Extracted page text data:
■ ■ ■ ■

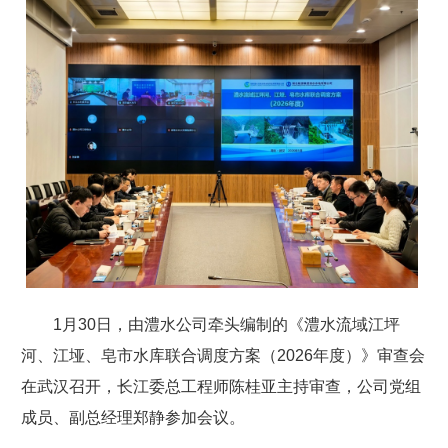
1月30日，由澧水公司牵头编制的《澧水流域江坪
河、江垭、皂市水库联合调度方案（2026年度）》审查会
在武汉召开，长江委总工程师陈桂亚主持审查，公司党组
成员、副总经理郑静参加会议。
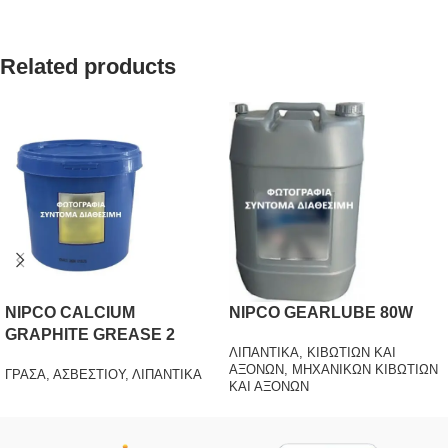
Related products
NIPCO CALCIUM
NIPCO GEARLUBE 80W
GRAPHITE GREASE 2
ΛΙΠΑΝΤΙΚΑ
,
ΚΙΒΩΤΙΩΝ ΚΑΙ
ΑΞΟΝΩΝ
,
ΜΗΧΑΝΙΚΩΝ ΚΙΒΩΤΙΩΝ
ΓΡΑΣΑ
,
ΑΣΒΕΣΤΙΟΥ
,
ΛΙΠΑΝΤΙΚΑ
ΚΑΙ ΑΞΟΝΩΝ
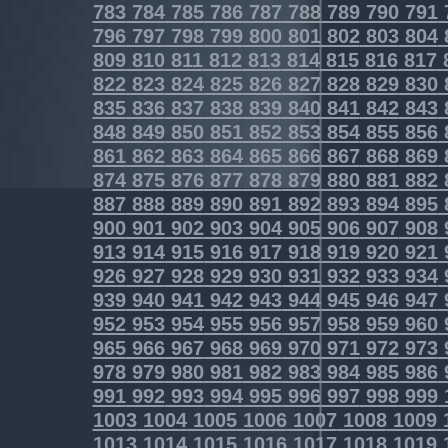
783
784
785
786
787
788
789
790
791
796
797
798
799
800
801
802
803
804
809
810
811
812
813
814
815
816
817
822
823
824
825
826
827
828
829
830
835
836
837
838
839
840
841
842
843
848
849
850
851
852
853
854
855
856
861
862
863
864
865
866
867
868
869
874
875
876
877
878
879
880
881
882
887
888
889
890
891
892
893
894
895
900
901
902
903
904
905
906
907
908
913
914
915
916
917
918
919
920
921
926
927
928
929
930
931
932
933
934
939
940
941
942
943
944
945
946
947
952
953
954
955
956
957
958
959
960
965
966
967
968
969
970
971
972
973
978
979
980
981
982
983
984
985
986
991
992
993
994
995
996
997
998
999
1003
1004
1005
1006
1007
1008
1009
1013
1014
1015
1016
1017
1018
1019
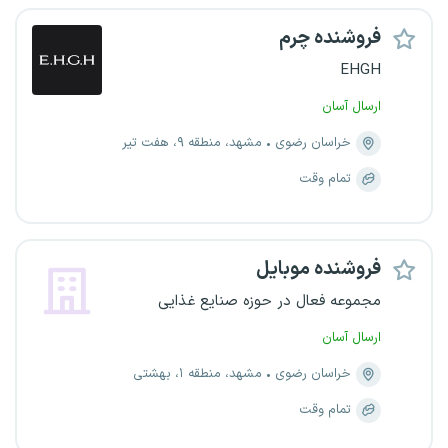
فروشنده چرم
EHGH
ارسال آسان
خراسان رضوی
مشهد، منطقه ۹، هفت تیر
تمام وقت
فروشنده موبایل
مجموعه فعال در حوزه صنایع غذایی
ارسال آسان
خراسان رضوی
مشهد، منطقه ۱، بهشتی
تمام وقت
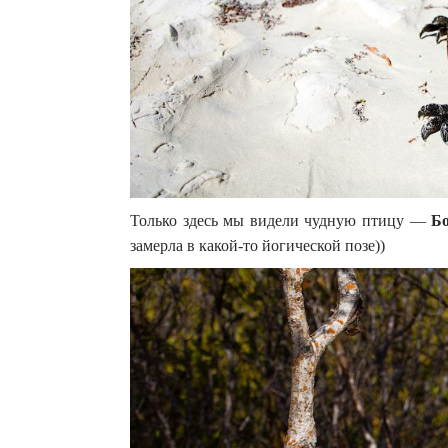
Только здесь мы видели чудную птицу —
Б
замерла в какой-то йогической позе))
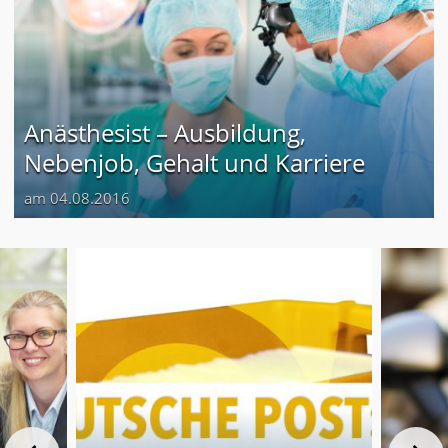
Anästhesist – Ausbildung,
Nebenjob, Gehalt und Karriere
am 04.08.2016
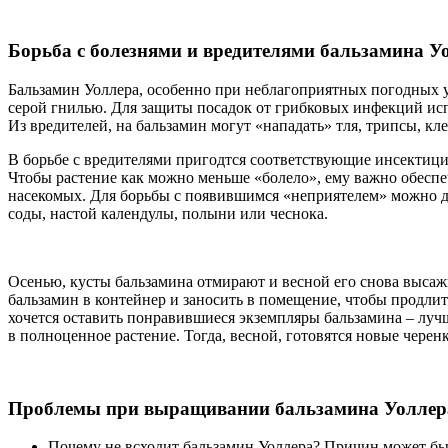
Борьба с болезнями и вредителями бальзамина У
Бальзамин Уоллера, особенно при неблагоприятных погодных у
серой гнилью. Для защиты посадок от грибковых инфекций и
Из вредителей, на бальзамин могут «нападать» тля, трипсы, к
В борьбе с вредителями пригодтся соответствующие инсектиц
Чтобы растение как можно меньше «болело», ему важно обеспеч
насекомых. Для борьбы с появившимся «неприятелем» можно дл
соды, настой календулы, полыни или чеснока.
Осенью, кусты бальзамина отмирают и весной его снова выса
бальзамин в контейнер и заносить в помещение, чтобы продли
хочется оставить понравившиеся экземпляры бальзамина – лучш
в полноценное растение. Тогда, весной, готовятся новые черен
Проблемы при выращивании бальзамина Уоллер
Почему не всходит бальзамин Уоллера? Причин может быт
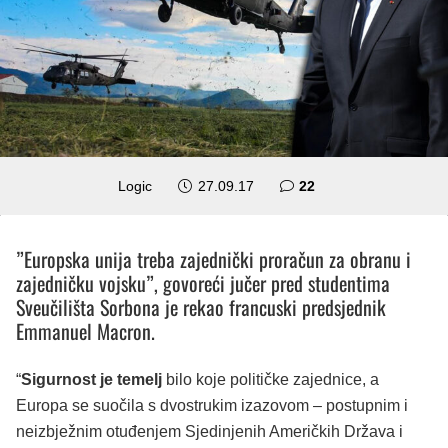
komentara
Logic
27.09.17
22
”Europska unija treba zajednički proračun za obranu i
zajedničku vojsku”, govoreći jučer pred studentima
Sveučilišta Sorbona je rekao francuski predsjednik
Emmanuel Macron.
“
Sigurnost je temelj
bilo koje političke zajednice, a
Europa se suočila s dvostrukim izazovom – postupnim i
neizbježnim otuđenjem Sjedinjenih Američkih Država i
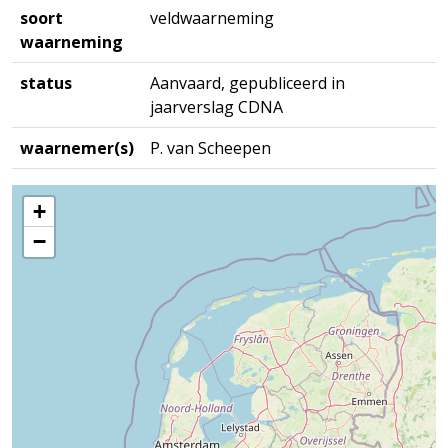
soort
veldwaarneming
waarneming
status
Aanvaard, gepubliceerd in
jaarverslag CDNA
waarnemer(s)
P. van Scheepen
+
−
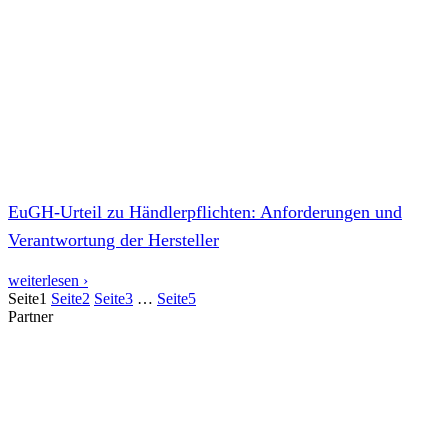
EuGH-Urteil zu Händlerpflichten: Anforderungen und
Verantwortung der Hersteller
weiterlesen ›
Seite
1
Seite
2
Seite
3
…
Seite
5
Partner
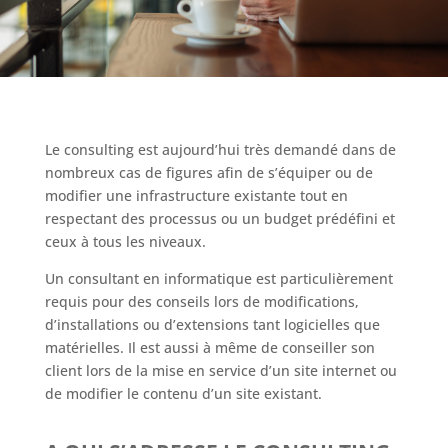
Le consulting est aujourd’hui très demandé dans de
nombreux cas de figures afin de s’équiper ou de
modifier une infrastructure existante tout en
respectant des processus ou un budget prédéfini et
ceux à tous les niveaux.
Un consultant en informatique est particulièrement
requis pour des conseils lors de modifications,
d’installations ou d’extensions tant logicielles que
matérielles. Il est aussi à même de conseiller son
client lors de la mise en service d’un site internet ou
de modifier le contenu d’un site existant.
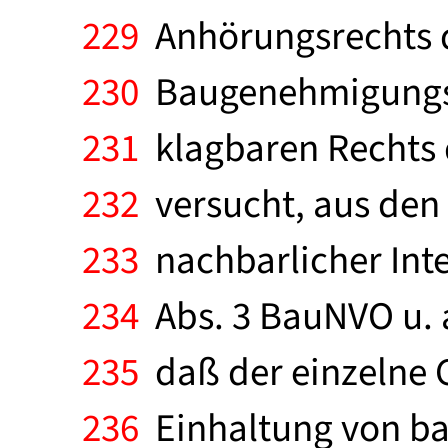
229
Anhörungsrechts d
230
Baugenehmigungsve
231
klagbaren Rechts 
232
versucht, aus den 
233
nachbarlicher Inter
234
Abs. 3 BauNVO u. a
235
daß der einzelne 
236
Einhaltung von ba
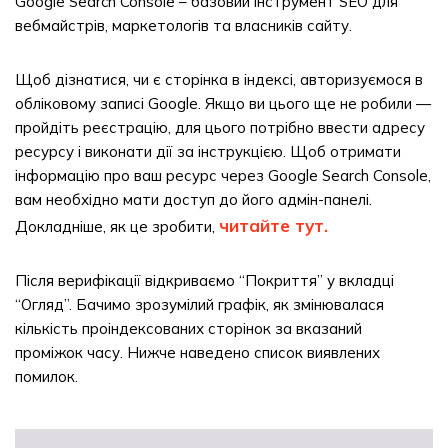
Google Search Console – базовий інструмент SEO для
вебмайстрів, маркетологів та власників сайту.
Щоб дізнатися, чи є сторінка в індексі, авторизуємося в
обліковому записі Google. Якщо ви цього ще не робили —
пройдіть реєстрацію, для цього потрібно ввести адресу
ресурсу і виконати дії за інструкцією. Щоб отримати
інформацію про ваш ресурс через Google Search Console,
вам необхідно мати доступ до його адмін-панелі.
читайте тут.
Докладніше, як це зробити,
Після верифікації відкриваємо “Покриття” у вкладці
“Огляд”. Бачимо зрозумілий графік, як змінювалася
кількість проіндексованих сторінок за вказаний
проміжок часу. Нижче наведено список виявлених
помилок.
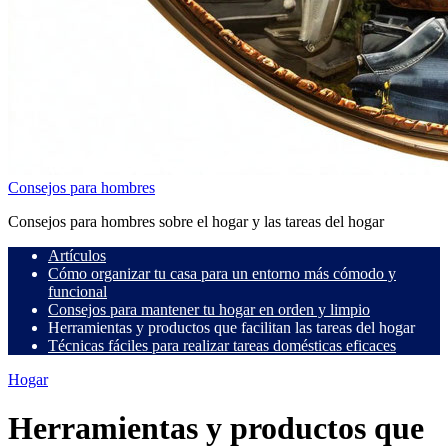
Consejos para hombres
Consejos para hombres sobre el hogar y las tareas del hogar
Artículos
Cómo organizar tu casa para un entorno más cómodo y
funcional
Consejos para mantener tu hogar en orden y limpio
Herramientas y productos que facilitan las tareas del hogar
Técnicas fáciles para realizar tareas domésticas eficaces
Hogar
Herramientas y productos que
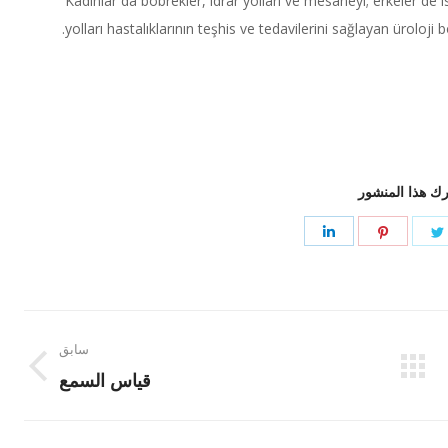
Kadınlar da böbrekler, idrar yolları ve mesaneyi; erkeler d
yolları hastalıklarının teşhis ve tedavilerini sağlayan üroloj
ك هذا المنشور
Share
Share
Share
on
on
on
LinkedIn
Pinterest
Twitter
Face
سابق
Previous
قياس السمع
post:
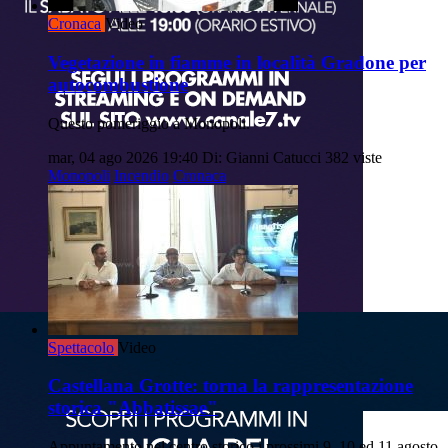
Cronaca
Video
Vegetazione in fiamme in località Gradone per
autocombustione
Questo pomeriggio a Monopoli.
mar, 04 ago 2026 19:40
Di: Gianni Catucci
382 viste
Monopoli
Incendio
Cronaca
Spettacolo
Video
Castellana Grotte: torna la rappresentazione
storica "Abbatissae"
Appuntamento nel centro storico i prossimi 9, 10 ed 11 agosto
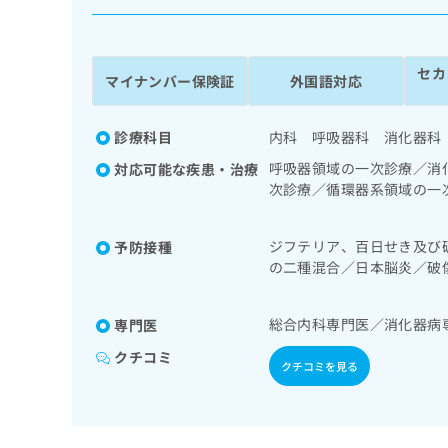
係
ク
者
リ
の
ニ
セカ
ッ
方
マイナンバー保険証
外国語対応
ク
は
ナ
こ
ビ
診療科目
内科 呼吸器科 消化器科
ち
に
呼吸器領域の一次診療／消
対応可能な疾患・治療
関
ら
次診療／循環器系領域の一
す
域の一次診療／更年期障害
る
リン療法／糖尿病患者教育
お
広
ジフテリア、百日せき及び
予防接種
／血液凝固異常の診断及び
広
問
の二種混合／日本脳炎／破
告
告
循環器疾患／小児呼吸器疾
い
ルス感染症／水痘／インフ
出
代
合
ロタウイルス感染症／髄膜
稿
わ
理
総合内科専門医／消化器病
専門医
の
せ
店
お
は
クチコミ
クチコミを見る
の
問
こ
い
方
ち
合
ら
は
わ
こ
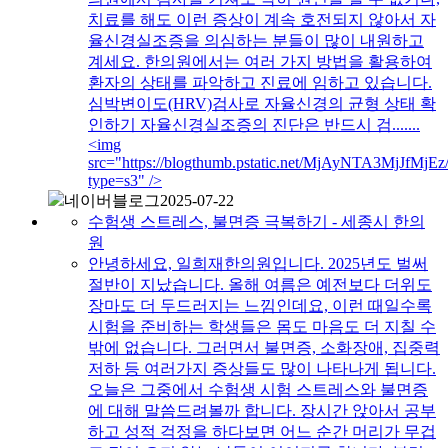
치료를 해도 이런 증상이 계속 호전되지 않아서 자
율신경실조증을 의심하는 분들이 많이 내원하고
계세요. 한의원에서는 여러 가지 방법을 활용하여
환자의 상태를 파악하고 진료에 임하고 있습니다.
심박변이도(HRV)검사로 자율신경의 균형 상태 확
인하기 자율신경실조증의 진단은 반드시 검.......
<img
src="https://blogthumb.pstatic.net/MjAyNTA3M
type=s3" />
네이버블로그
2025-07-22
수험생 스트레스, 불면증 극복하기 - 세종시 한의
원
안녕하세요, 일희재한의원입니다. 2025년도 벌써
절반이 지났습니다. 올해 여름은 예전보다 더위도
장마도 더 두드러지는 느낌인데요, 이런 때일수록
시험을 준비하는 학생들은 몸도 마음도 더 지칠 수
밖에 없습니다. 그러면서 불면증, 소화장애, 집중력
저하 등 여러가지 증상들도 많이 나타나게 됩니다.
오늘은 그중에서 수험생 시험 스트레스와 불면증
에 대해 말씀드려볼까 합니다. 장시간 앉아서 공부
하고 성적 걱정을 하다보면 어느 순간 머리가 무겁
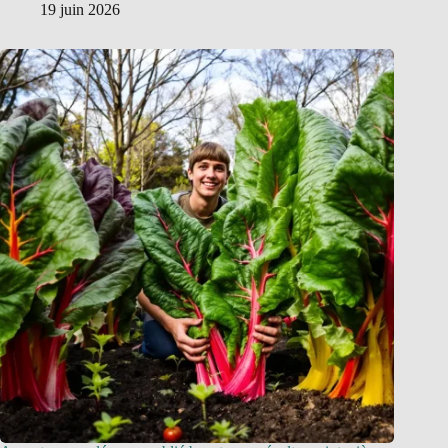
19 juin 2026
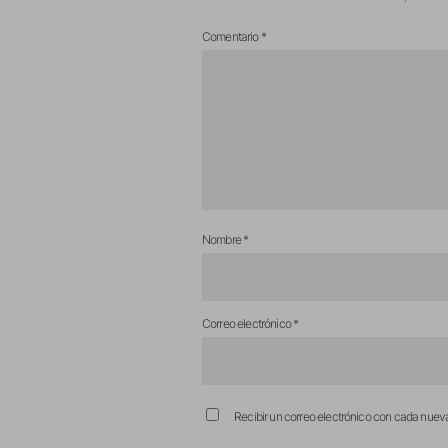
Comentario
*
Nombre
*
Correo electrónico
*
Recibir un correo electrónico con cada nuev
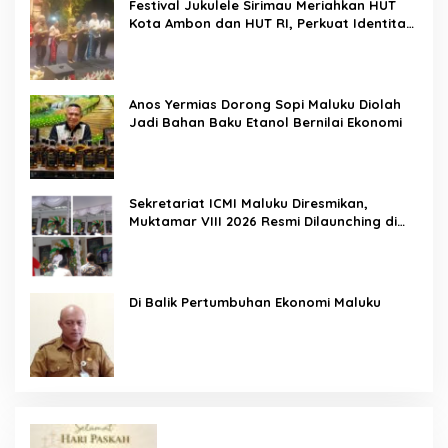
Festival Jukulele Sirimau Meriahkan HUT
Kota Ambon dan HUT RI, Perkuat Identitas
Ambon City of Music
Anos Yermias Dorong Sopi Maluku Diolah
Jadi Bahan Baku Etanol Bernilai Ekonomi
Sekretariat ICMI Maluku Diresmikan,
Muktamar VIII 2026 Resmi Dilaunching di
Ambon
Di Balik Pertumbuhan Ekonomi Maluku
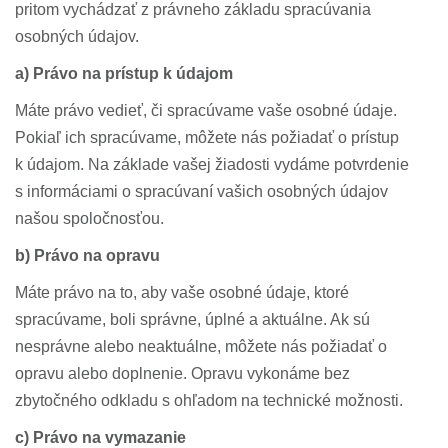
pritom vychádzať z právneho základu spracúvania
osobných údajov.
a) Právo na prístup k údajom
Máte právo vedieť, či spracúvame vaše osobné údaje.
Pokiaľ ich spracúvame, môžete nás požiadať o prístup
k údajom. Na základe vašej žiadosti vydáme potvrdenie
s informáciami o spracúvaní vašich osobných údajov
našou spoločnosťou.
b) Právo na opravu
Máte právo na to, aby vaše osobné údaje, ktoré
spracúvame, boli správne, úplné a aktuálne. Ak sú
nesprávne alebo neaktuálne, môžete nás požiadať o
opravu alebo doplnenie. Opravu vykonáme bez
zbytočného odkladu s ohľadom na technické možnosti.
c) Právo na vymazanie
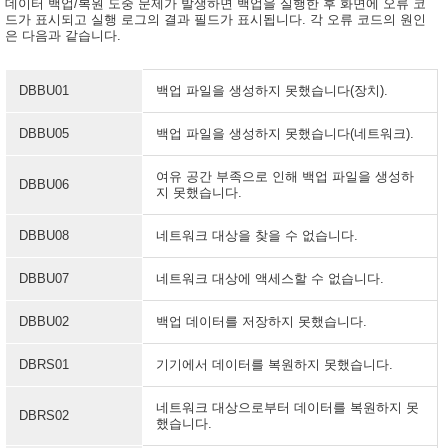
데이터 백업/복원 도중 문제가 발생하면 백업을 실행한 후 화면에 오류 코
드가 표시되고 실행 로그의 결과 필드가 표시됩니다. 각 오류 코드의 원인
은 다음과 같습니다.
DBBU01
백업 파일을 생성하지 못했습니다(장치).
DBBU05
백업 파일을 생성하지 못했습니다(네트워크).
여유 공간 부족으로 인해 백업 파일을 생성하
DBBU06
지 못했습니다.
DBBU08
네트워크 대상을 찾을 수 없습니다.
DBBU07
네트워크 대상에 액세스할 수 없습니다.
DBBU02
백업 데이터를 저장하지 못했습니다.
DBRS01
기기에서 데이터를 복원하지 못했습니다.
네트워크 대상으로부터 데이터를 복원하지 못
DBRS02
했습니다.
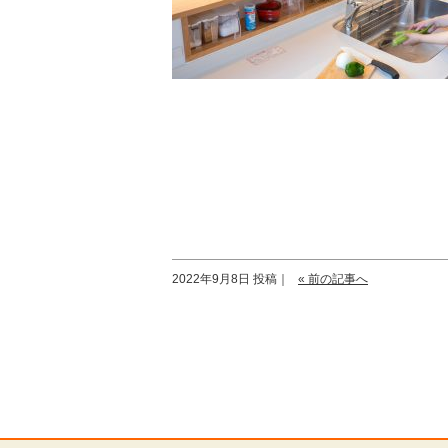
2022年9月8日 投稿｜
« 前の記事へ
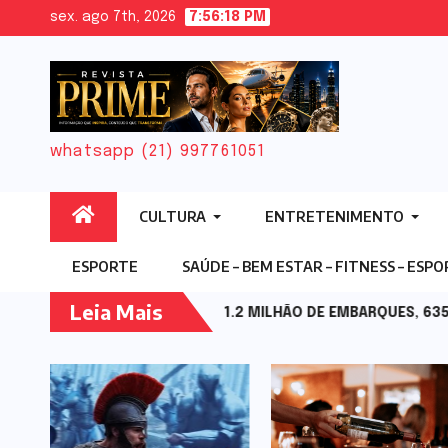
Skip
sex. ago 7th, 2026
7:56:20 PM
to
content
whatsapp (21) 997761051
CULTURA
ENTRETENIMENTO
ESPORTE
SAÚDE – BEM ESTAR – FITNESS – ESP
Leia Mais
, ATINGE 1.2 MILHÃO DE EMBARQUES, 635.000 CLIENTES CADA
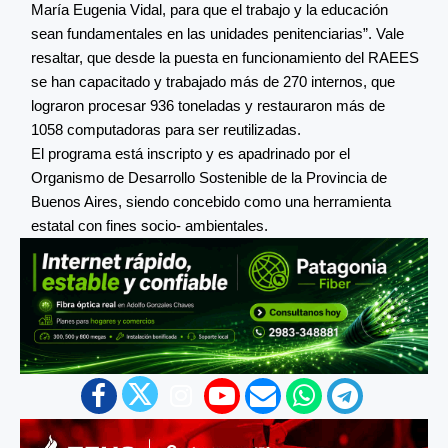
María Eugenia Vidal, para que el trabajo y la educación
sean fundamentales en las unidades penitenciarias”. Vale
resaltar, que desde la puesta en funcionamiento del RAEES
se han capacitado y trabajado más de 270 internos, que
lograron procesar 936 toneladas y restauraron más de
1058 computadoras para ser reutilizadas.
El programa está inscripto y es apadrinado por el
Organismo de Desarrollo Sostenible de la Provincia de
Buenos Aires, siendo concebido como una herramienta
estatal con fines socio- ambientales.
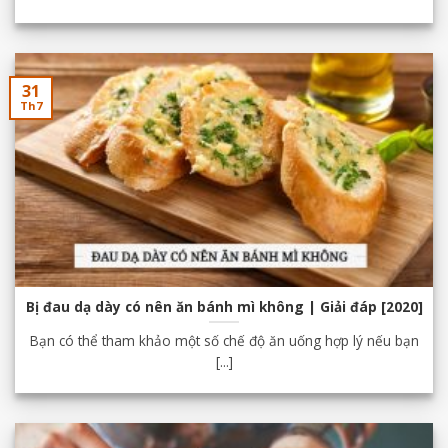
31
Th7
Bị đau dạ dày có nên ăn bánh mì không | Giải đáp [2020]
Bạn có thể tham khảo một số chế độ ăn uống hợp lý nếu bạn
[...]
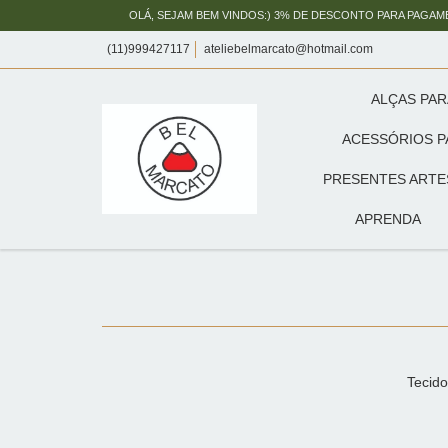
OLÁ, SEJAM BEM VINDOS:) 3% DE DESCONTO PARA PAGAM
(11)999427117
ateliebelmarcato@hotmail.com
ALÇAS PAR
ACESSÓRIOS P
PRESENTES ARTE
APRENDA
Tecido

■ ■ ■ ■

ASSIGNED TASK:
Work through the entries, filtering for the string "Maluku", and copy each line that holds it.

TASK RESULT:
Anos Yermias Dorong Sopi Maluku Diolah
Sekretariat ICMI Maluku Diresmikan,
Di Balik Pertumbuhan Ekonomi Maluku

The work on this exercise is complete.